Module 1 — Power BI & DAX
Client: FTTG Health Skill level: Senior IC Read time: ~8 min
The core problem Alex solves
FTTG Health is a regional hospital network with 12 facilities. Each facility tracks patient throughput, bed utilization, staffing ratios, and compliance metrics. The data lives in a SQL Server database fed by an EHR system. Leadership wants a single dashboard that works at the network level but lets each facility director drill into their own numbers — and nobody else's.
Alex's job: build a Power BI semantic model that handles complex DAX logic, enforces row-level security by facility, and performs fast enough that a room full of executives does not sit watching a spinner.
Section 1 — The concept
What Power BI actually is
Power BI is Microsoft's business intelligence platform. It has three main parts:
Power BI Desktop — where you build. You connect to data sources, shape data in Power Query, build a data model with relationships, write DAX measures, and design report visuals. This is the engineer's workspace.
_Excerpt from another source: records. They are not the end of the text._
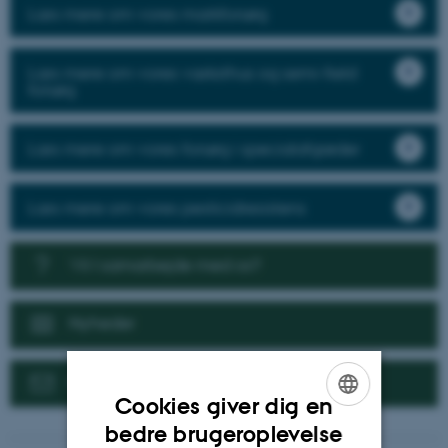
Læs mere om vores markforsøg
Læs mere om vores væksthus og semi-field
forsøg
Læs mere om vores forsøg i specialafgrøder
Læs mere om vores pesticidresistens
Vil I samarbejde med os?
Nyheder
Kontakt
Cookies giver dig en
ENGLISH
bedre brugeroplevelse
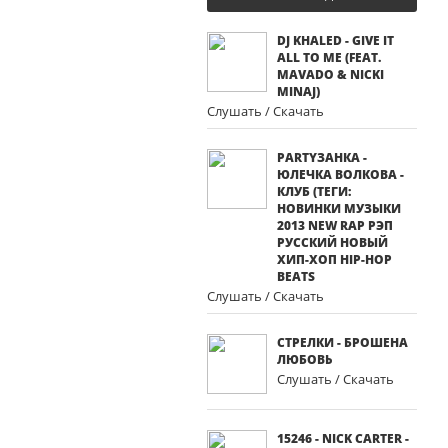
DJ KHALED - GIVE IT
ALL TO ME (FEAT.
MAVADO & NICKI
MINAJ)
Слушать / Скачать
PARTYЗАНКА -
ЮЛЕЧКА ВОЛКОВА -
КЛУБ (ТЕГИ:
НОВИНКИ МУЗЫКИ
2013 NEW RAP РЭП
РУССКИЙ НОВЫЙ
ХИП-ХОП HIP-HOP
BEATS
Слушать / Скачать
СТРЕЛКИ - БРОШЕНА
ЛЮБОВЬ
Слушать / Скачать
15246 - NICK CARTER -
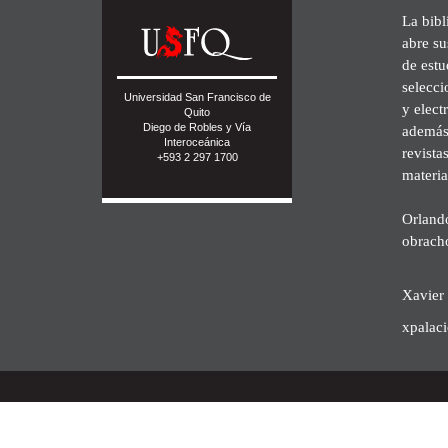
La bibl
abre su
de est
selecci
Universidad San Francisco de
y elect
Quito
Diego de Robles y Vía
además 
Interoceánica
revista
+593 2 297 1700
materia
Orland
obrach
Xavier 
xpalac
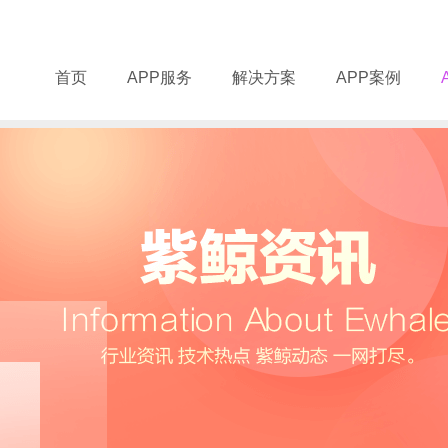
首页
APP服务
解决方案
APP案例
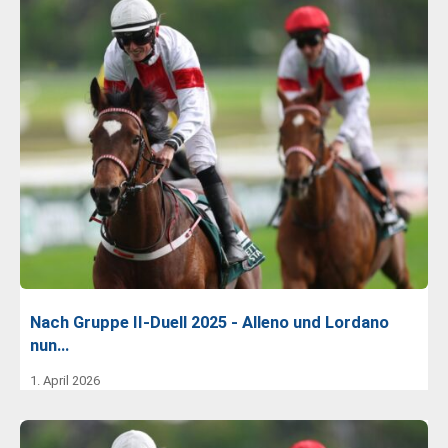
Nach Gruppe II-Duell 2025 - Alleno und Lordano
nun…
1. April 2026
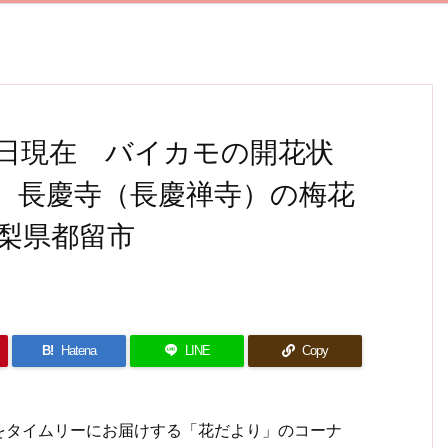
17日現在 バイカモの開花状
 長慶寺（長慶禅寺）の梅花
梨県都留市
B!
Hatena
LINE
Copy
タイムリーにお届けする「花だより」のコーナ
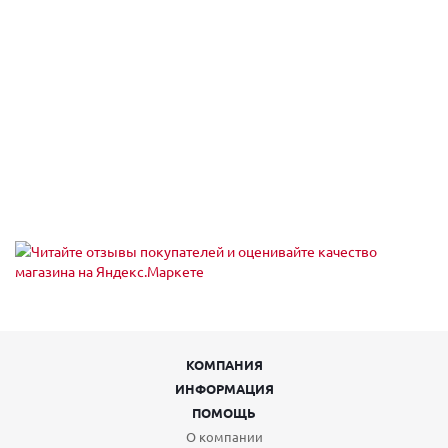
Санкт-Петербург, б-р Новаторов 98
Пн,Вт,Ср,Чт,Пт,Сб,Вс (09:00 - 20:00)
Санкт-Петербург, б-р Новаторов 98
Пн,Вт,Ср,Чт,Пт,Сб,Вс (10:00 - 20:00)
Санкт-Петербург, б-р Новаторов, 67, корп.2
Пн-Пт 10:00-21:00, Сб-Вс 10:00-18:00
Санкт-Петербург, б-р Новаторов, 98
Пн.-вс.: 09:00-20:00
Санкт-Петербург, б. Загребский бульвар, 45
Пн-Вс 09:00-21:00
Санкт-Петербург, Богатырский пр-т, 49
Пн-Пт 10:00-21:00, Сб-Вс 10:00-18:00
Санкт-Петербург, Богатырский пр-т., 64, корп. 1, 15-Н
Пн-Пт 10:00-21:00, Сб-Вс 10:00-18:00
Санкт-Петербург, Большой В.О. пр-кт,18, лит. А (заезд с 6-й
линии В.О.)
Пн-пт: 08.00-20.00; сб, вс: выходные
Санкт-Петербург, Брестский б-р., 15А
Пн-Пт 10:00-21:00, Сб-Вс 10:00-18:00
КОМПАНИЯ
Санкт-Петербург, бульвар Новаторов, 98
Пн-Вс 10:00-20:00
ИНФОРМАЦИЯ
Санкт-Петербург, Бухарестская ул, 23
ПОМОЩЬ
Пн-Вс 00:00-23:59
О компании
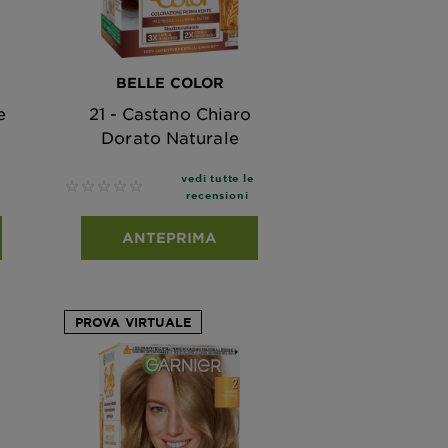
BELLE COLOR
e
21 - Castano Chiaro
Dorato Naturale
vedi tutte le
No reviews
recensioni
ANTEPRIMA
PROVA VIRTUALE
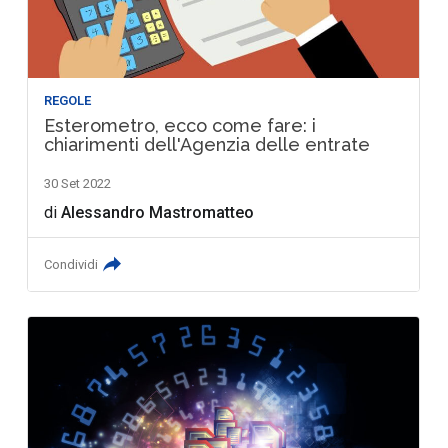
REGOLE
Esterometro, ecco come fare: i
chiarimenti dell'Agenzia delle entrate
30 Set 2022
di
Alessandro Mastromatteo
Condividi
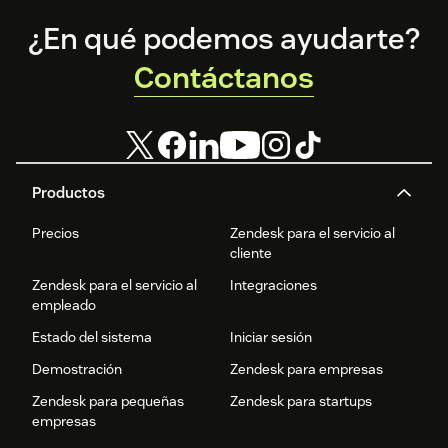
Footer
¿En qué podemos ayudarte?
Contáctanos
Productos
Precios
Zendesk para el servicio al
cliente
Zendesk para el servicio al
Integraciones
empleado
Estado del sistema
Iniciar sesión
Demostración
Zendesk para empresas
Zendesk para pequeñas
Zendesk para startups
empresas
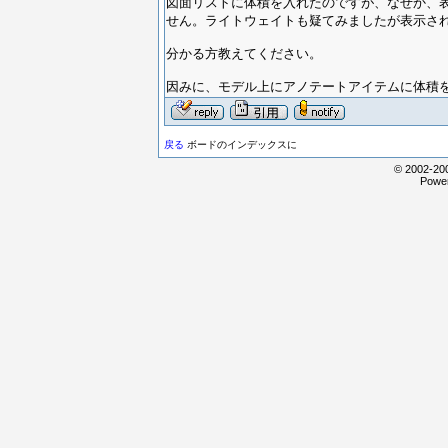
図面リストに体積を入れたのですが、なぜか、表
せん。ライトウェイトも疑てみましたが表示さ
分かる方教えてください。
因みに、モデル上にアノテートアイテムに体積
戻る
ボードのインデックスに
© 2002-200
Power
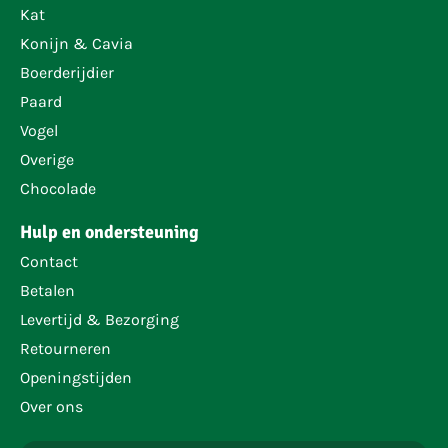
Kat
Konijn & Cavia
Boerderijdier
Paard
Vogel
Overige
Chocolade
Hulp en ondersteuning
Contact
Betalen
Levertijd & Bezorging
Retourneren
Openingstijden
Over ons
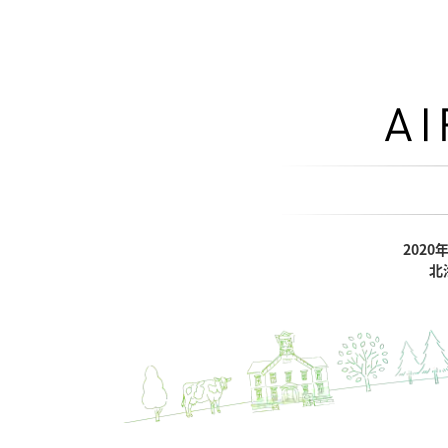
202
北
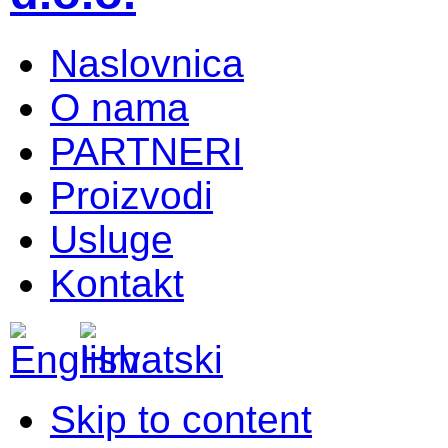
Naslovnica
O nama
PARTNERI
Proizvodi
Usluge
Kontakt
Skip to content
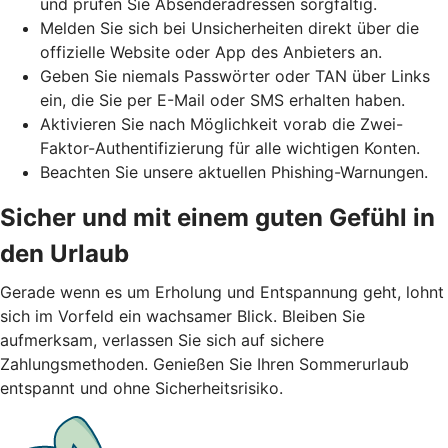
und prüfen Sie Absenderadressen sorgfältig.
Melden Sie sich bei Unsicherheiten direkt über die
offizielle Website oder App des Anbieters an.
Geben Sie niemals Passwörter oder TAN über Links
ein, die Sie per E-Mail oder SMS erhalten haben.
Aktivieren Sie nach Möglichkeit vorab die Zwei-
Faktor-Authentifizierung für alle wichtigen Konten.
Beachten Sie unsere aktuellen Phishing-Warnungen.
Sicher und mit einem guten Gefühl in
den Urlaub
Gerade wenn es um Erholung und Entspannung geht, lohnt
sich im Vorfeld ein wachsamer Blick. Bleiben Sie
aufmerksam, verlassen Sie sich auf sichere
Zahlungsmethoden. Genießen Sie Ihren Sommerurlaub
entspannt und ohne Sicherheitsrisiko.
Power BI Service — where you publish. Reports and datasets live here in workspaces. You manage access, set up refresh schedules, and share content with business users through apps or direct links.
The semantic model — the layer between your data and your visuals. It holds the tables, relationships, and DAX measures that define how data is calculated and displayed. This is the most important thing you build. A well-designed semantic model makes every report on top of it fast and reliable. A poorly designed one makes every report on top of it painful.
What DAX is
DAX — Data Analysis Expressions — is the formula language of Power BI. It looks a little like Excel formulas but operates completely differently. The single most important thing to understand about DAX is the concept of evaluation context.
Every DAX measure evaluates inside a context. That context determines which rows are visible to the calculation at the moment it runs. There are two types:
Row context — the current row being evaluated. Exists inside calculated columns and iterating functions like SUMX. When DAX is working row by row, it has row context.
Filter context — the set of filters applied to a table at the moment a measure evaluates. Every visual on a report page creates filter context — a bar chart filtered to March 2024 is putting a filter context on every measure it displays.
The function that manipulates filter context is CALCULATE. It is the most powerful function in DAX. It evaluates an expression inside a modified filter context — adding filters, removing them, or replacing them entirely.
-- Total admissions regardless of facility filter on the visual
All Facilities Admissions =
CALCULATE(
[Total Admissions],
ALL(Facility)
)Understanding the difference between row context and filter context — and how CALCULATE bridges them — is the unlock that makes DAX finally make sense.
The star schema
Power BI performs best when data is modeled in a star schema. One central fact table — containing measurable events like patient admissions, transactions, or orders — surrounded by dimension tables that describe the context of those events — dates, locations, staff, products.
DimDate ──────────────┐
DimFacility ──────────┤──── FactAdmissions
DimDepartment ────────┤
DimPatientType ───────┘Relationships flow from dimension to fact. Filters flow from dimension to fact. This is how Power BI's engine — VertiPaq — is designed to work. Put your data in a star schema and the engine rewards you with fast queries. Put it in a flat denormalized table and you will spend the rest of the project fighting performance.
Section 2 — Alex's story
The situation at FTTG Health
When Alex joined the engagement, the existing reporting was a set of Excel files refreshed manually every Monday morning by an analyst. Each facility had its own file. There was no network-level view. Directors were making decisions based on data that was between three and seven days old.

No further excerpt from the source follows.